L'espérance de vie est d'abord une question de génétique. En sélectionnant des races, les gènes de reproduction ont été privilégiés au détriment de ceux de la longévité pour donner plus d’œufs et plus de poules. Au fil du temps, l'écart s'est creusé entre les variétés destinées à la ponte, à l'alimentation ou les races "mixtes" choisies pour faire un peu des deux ou devenir des poules d'ornement. Le critère de la durée de vie n'a donc jamais été une préférence : une poule qui vit trop longtemps n'a aucune utilité : elle ne pond pas, n'est pas consommable et mange à longueur de journée, en somme, elle finit par nous ressembler un peu ;-)
Résumé de l'étude (Cadmus & al. 2019) Infographie : JT.
Les études.
Il existe assez peu de chiffres permettant de quantifier les principales causes de mortalité. La plus importante étude, menée en 2019 porte sur plus de 3000 poules autopsiées aléatoirement dans des petits élevages domestiques.(1)(6)
Voici ce qu’on peut en tirer en se livrant à un petit exercice de déchiffrage :
1- les vaccins.
47% des causes de décès sont vaccinables. Il est donc évident que la principale mesure pour écarter les maladies mortelles est de vous assurer que vos poules sont vaccinées, ce qui est très fréquent si vos poulettes proviennent d'un élevage professionnel mais pas systématique. Ca ne sera quasiment jamais le cas si vous faites vos propres reproductions ou si vous achetez des œufs fécondés. Les vaccins coûtent très peu cher (entre 0.15cts et 3€) mais ils sont conditionnés par 1000 ce qui pénalise largement les petits élevages.
Pourtant... près de la moitié des causes de mortalités pourraient tout simplement disparaître :
- Les maladies virales : maladie de Marek, de Newcastle, de Gumboro, grippe aviaire.
- Les maladies respiratoires : coryza, laryngotrachéite infectieuse, rhinotrachéite infectieuse, bronchite infectieuse.
- Les bactéries : E-coli, Mycoplasma gallisepticum, Mycoplasma synoviae, et Avibacterium paragallinarum, ainsi que certaines souches de coccidies.
Ces causes de mortalité dépendent donc essentiellement de la vaccination ou de la non-vaccination ; vous aurez donc deux lectures complètement différentes de ces tableaux si vous êtes concernés ou non par ces maladies.
2- L'ascite
Le classement de ces résultats ne fait pas apparaître les causes multifactorielles qui sont pourtant les plus fréquentes. Ces chiffres n’indiquent que la cause principale du décès, pas forcément les maladies secondaires, périphériques ou opportunistes qui y ont contribué.
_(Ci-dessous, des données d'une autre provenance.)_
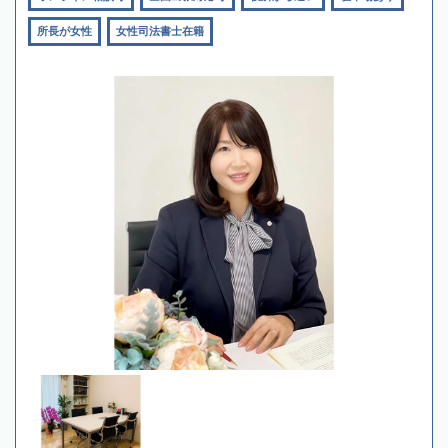
所長が女性
女性司法書士在籍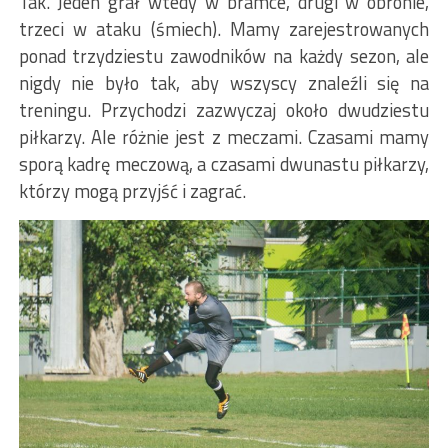
Tak. Jeden grał wtedy w bramce, drugi w obronie,
trzeci w ataku (śmiech). Mamy zarejestrowanych
ponad trzydziestu zawodników na każdy sezon, ale
nigdy nie było tak, aby wszyscy znaleźli się na
treningu. Przychodzi zazwyczaj około dwudziestu
piłkarzy. Ale różnie jest z meczami. Czasami mamy
sporą kadrę meczową, a czasami dwunastu piłkarzy,
którzy mogą przyjść i zagrać.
Le syndrome d'ascite est lié à un grand nombre de ces pathologies cardio-vasculaires, à l'hypertension, aux déséquilibres alimentaires, aux hépatites ou aux infections. Pour la plupart des éleveurs, l'origine "visible" est "l'ascite", puisqu’il est quasiment impossible de déterminer la cause exacte : hypertension pulmonaire, déficience des reins, du foie ou du cœur ne sont identifiables qu’avec des compétences médicales, des analyses ou un examen post-mortem. Ces causes multifactorielles qu’on désigne en général sous le terme générique « d'ascite » sont à l’origine de 38% des décès.
3- Facteurs liés à l'hygiène.
L'hygiène alimentaire, des poules ou du poulailler joue un rôle prépondérant dans l'apparition de nombreux risques : parasites, infections, transmission de virus sont bien plus fréquents dans les poulaillers les moins bien entretenus. Les maladies liées à l'hygiène ne sont pas inévitables, mais elles sont bien plus limitées avec un sol et une litière propre, un poulailler chaulé, des mangeoires et abreuvoirs très régulièrement nettoyés et une inspection préventive de l'état sanitaire des poules.
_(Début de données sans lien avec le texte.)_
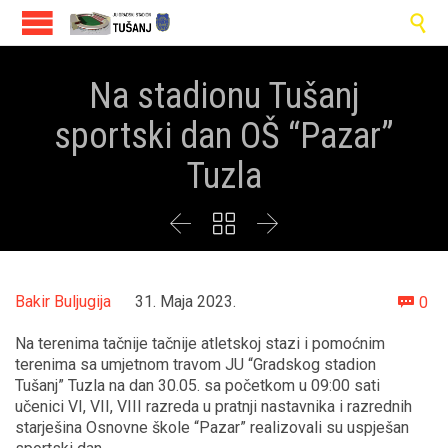

Na stadionu Tušanj
sportski dan OŠ “Pazar”
Tuzla



Co
Bakir Buljugija
31. Maja 2023.
0

Na terenima tačnije tačnije atletskoj stazi i pomoćnim
terenima sa umjetnom travom JU “Gradskog stadion
Tušanj” Tuzla na dan 30.05. sa početkom u 09:00 sati
učenici VI, VII, VIII razreda u pratnji nastavnika i razrednih
starješina Osnovne škole “Pazar” realizovali su uspješan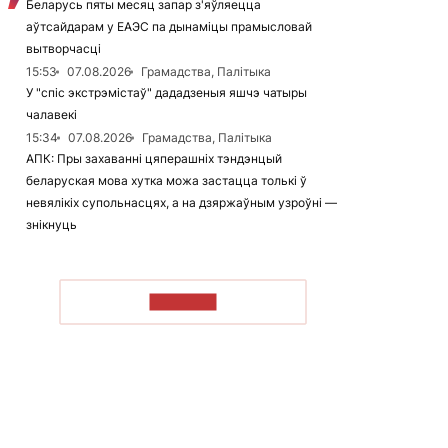
Беларусь пяты месяц запар з'яўляецца
аўтсайдарам у ЕАЭС па дынаміцы прамысловай
вытворчасці
15:53
07.08.2026
Грамадства, Палітыка
У "спіс экстрэмістаў" дададзеныя яшчэ чатыры
чалавекі
15:34
07.08.2026
Грамадства, Палітыка
АПК: Пры захаванні цяперашніх тэндэнцый
беларуская мова хутка можа застацца толькі ў
невялікіх супольнасцях, а на дзяржаўным узроўні —
знікнуць
ЧЫТАЦЬ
4- Bactéries, infections et septicémies sont les causes de mortalité les plus fréquentes, et pourtant il est souvent plus facile de soigner ou une infection bactérienne qu'un virus. Une simple analyse vétérinaire permet d'identifier la ou les bactéries en cause et de prescrire l'antibiotique qui en viendra à bout. À défaut de vétérinaire, apprendre à manipuler les huiles essentielles peut s’avérer très utile, leurs effets antibiotiques sont puissants et à très large spectre.
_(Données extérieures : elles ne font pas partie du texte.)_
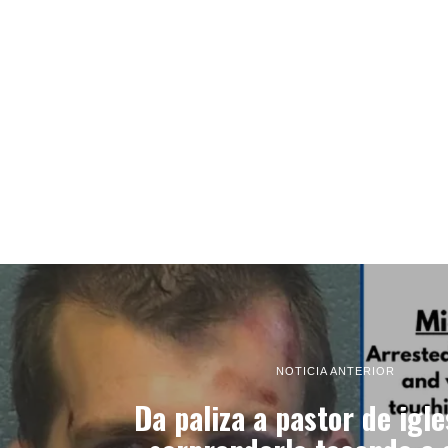
NOTICIA ANTERIOR
Da paliza a pastor de igle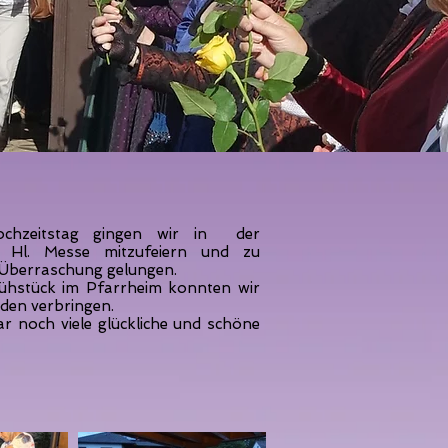
chzeitstag gingen wir in der
 Hl. Messe mitzufeiern und zu
ie Überraschung gelungen.
hstück im Pfarrheim konnten wir
nden verbringen.
 noch viele glückliche und schöne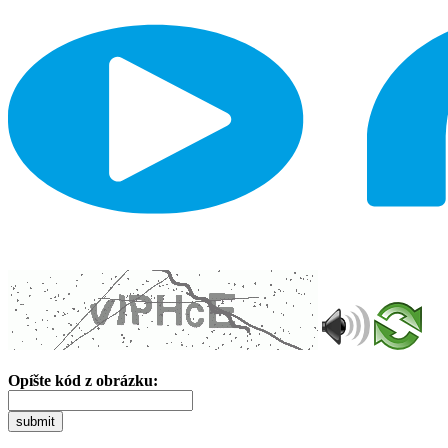
Opíšte kód z obrázku:
submit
Les effets des HE de Cannelle, de Niaouli, de Tea tree, d'Origan, de Romarin ou d' Eucalyptus radié ont été confirmés par de nombreuses études scientifiques. Chacune d'entre-elle est parfaitement capable déradiquer -entre autres- les bactéries Pseudomonas, Escherichia Coli, et Staphylocoque doré.(5) (voir ici : Tout sur les HE pour les poules). Quelle que soit la bactérie, si l'infection interne ou externe est prise à temps, elle peut être souvent être maîtrisée.
5- les causes évitables
La prédation, la contamination par la présence d'oiseaux sauvages ou de nuisibles sont pour certains des risques insignifiants, et pour d'autres une réalité quotidienne. Le facteur de mortalité dépend alors grandement des moyens mis en œuvre pour les éviter. Une grille soudée, une volière, des installations spécifiques... limitent le risque si elles sont mises en place.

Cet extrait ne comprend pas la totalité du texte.